> **Problem to solve**: Please return the listing exactly as written, but without its pictures.

> **Data for this exercise**:

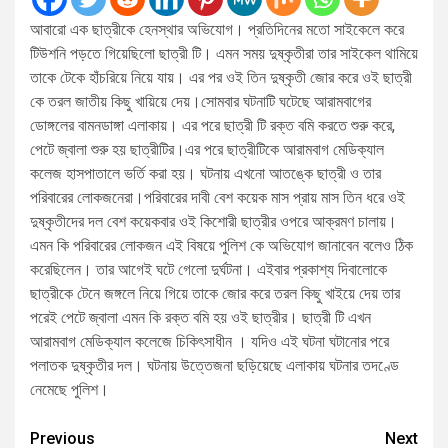
আবারো এক ছাত্রীকে হেনস্থার অভিযোগ। প্রতিদিনের মতো সাইকেলে করে
টিউশনি পড়তে গিয়েছিলো ছাত্রী টি। এমন সময় দুষ্কৃতীরা তার সাইকেল থামিয়ে
তাকে টেকে হাঁচরিয়ে নিয়ে যায়। এর পর ওই তিন দুষ্কৃতী জোর করে ওই ছাত্রী
কে তরল জাতীয় কিছু খায়িয়ে দেয়।সোমবার ঘটনাটি ঘটেছে আরামবাগের
ডোঙ্গলের বামনডাঙ্গা এলাকায়। এর পরে ছাত্রী টি রক্ত বমি করতে শুরু করে,
পেটে জ্বালা শুরু হয় ছাত্রীটির।এর পরে ছাত্রীটিকে আরামবাগ মেডিক্যাল
কলেজ হাসপাতালে ভর্তি করা হয়। ঘটনায় এখনো আতঙ্কে ছাত্রী ও তার
পরিবারের লোকজনেরা।পরিবারের দাবী বেশ কয়েক মাস প্রায় মাস তিন ধরে ওই
দুষ্কৃতীদের দল বেশ কয়েকবার ওই কিশোরী ছাত্রীর ওপরে আক্রমণ চালায়।
এমন কি পরিবারের লোকজন এই বিষয়ে পুলিশ কে অভিযোগ জানাবেন বলেও ঠিক
করেছিলেন। তার আগেই ঘটে গেলো দুর্ঘটনা। এইবার প্রকাশ্য দিবালোকে
ছাত্রীকে টেনে জঙ্গলে নিয়ে গিয়ে তাকে জোর করে তরল কিছু খাইয়ে দেয় তার
পরেই পেটে জ্বালা এমন কি রক্ত বমি হয় ওই ছাত্রীর। ছাত্রী টি এখন
আরামবাগ মেডিক্যাল কলেজে চিকিৎসাধীন । যদিও এই ঘটনা ঘটানোর পরে
পলাতক দুষ্কৃতীর দল। ঘটনায় উত্তেজনা ছড়িয়েছে এলাকায় ঘটনার তদণ্ডে
নেমেছে পুলিশ।
Continue
Previous
Next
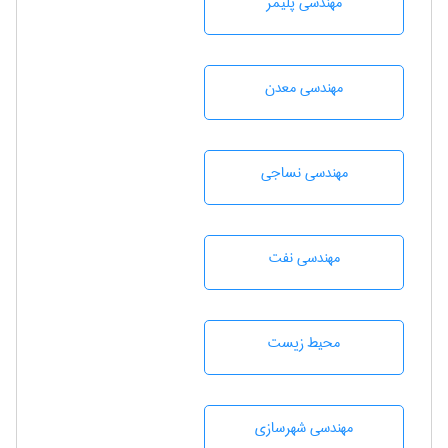
مهندسی پليمر
مهندسی معدن
مهندسي نساجی
مهندسی نفت
محيط زيست
مهندسی شهرسازی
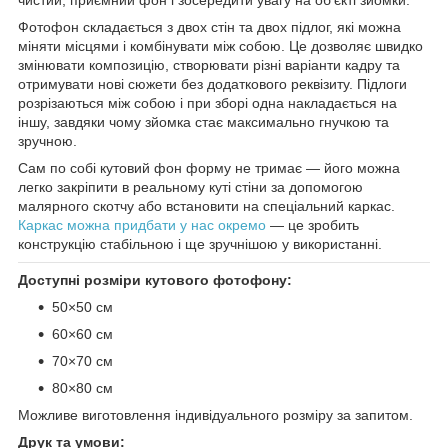
Фотофон складається з двох стін та двох підлог, які можна
міняти місцями і комбінувати між собою. Це дозволяє швидко
змінювати композицію, створювати різні варіанти кадру та
отримувати нові сюжети без додаткового реквізиту. Підлоги
розрізаються між собою і при зборі одна накладається на
іншу, завдяки чому зйомка стає максимально гнучкою та
зручною.
Сам по собі кутовий фон форму не тримає — його можна
легко закріпити в реальному куті стіни за допомогою
малярного скотчу або встановити на спеціальний каркас.
Каркас можна придбати у нас окремо
— це зробить
конструкцію стабільною і ще зручнішою у використанні.
Доступні розміри кутового фотофону:
50×50 см
60×60 см
70×70 см
80×80 см
Можливе виготовлення індивідуального розміру за запитом.
Друк та умови:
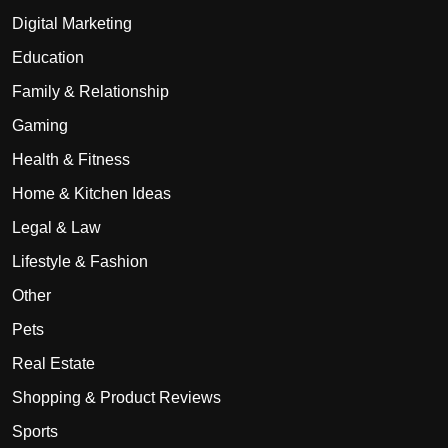
Digital Marketing
Education
Family & Relationship
Gaming
Health & Fitness
Home & Kitchen Ideas
Legal & Law
Lifestyle & Fashion
Other
Pets
Real Estate
Shopping & Product Reviews
Sports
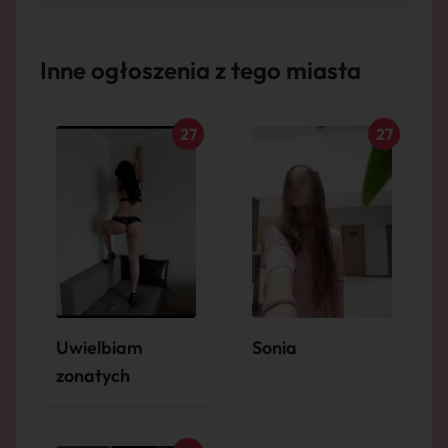
Inne ogłoszenia z tego miasta
27
27
Uwielbiam
Sonia
zonatych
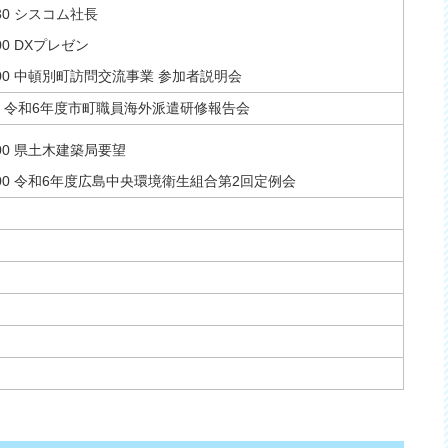
4:30 シスコム社長
7:00 DXプレゼン
19:00 中頓別町訪問交流事業 参加者説明会
9:00 令和6年度市町職員海外派遣研修報告会
11:00 県土木建築局要望
16:00 令和6年度広島中央環境衛生組合第2回定例会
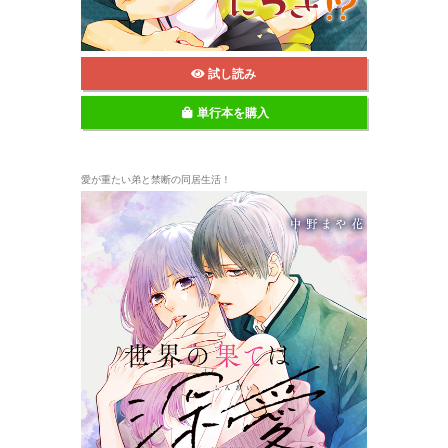
試し読み
単行本を購入
愛が重たい弟と禁断の同居生活！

> **Completed exercise**:
আবারো এক ছাত্রীকে হেনস্থার অভিযোগ। প্রতিদিনের মতো সাইকেলে করে
টিউশনি পড়তে গিয়েছিলো ছাত্রী টি। এমন সময় দুষ্কৃতীরা তার সাইকেল থামিয়ে
তাকে টেকে হাঁচরিয়ে নিয়ে যায়। এর পর ওই তিন দুষ্কৃতী জোর করে ওই ছাত্রী
কে তরল জাতীয় কিছু খায়িয়ে দেয়।সোমবার ঘটনাটি ঘটেছে আরামবাগের
ডোঙ্গলের বামনডাঙ্গা এলাকায়। এর পরে ছাত্রী টি রক্ত বমি করতে শুরু করে,
পেটে জ্বালা শুরু হয় ছাত্রীটির।এর পরে ছাত্রীটিকে আরামবাগ মেডিক্যাল
কলেজ হাসপাতালে ভর্তি করা হয়। ঘটনায় এখনো আতঙ্কে ছাত্রী ও তার
পরিবারের লোকজনেরা।পরিবারের দাবী বেশ কয়েক মাস প্রায় মাস তিন ধরে ওই
দুষ্কৃতীদের দল বেশ কয়েকবার ওই কিশোরী ছাত্রীর ওপরে আক্রমণ চালায়।
এমন কি পরিবারের লোকজন এই বিষয়ে পুলিশ কে অভিযোগ জানাবেন বলেও ঠিক
করেছিলেন। তার আগেই ঘটে গেলো দুর্ঘটনা। এইবার প্রকাশ্য দিবালোকে
ছাত্রীকে টেনে জঙ্গলে নিয়ে গিয়ে তাকে জোর করে তরল কিছু খাইয়ে দেয় তার
পরেই পেটে জ্বালা এমন কি রক্ত বমি হয় ওই ছাত্রীর। ছাত্রী টি এখন
আরামবাগ মেডিক্যাল কলেজে চিকিৎসাধীন । যদিও এই ঘটনা ঘটানোর পরে
পলাতক দুষ্কৃতীর দল। ঘটনায় উত্তেজনা ছড়িয়েছে এলাকায় ঘটনার তদণ্ডে
নেমেছে পুলিশ।
Continue
Previous
Next
مهندسی پليمر
مهندسی معدن
مهندسي نساجی
مهندسی نفت
محيط زيست
مهندسی شهرسازی
Фотофон складається з двох стін та двох підлог, які можна
міняти місцями і комбінувати між собою. Це дозволяє швидко
змінювати композицію, створювати різні варіанти кадру та
отримувати нові сюжети без додаткового реквізиту. Підлоги
розрізаються між собою і при зборі одна накладається на
іншу, завдяки чому зйомка стає максимально гнучкою та
зручною.
Сам по собі кутовий фон форму не тримає — його можна
легко закріпити в реальному куті стіни за допомогою
малярного скотчу або встановити на спеціальний каркас.
Каркас можна придбати у нас окремо
— це зробить
конструкцію стабільною і ще зручнішою у використанні.
Доступні розміри кутового фотофону:
50×50 см
60×60 см
70×70 см
80×80 см
Можливе виготовлення індивідуального розміру за запитом.
Друк та умови:
Digital Marketing
Education
Family & Relationship
Gaming
Health & Fitness
Home & Kitchen Ideas
Legal & Law
Lifestyle & Fashion
Other
Pets
Real Estate
Shopping & Product Reviews
Sports
Inne ogłoszenia z tego miasta
27
27
Uwielbiam
Sonia
zonatych
4:30 シスコム社長
7:00 DXプレゼン
19:00 中頓別町訪問交流事業 参加者説明会
9:00 令和6年度市町職員海外派遣研修報告会
11:00 県土木建築局要望
16:00 令和6年度広島中央環境衛生組合第2回定例会
試し読み
単行本を購入
愛が重たい弟と禁断の同居生活！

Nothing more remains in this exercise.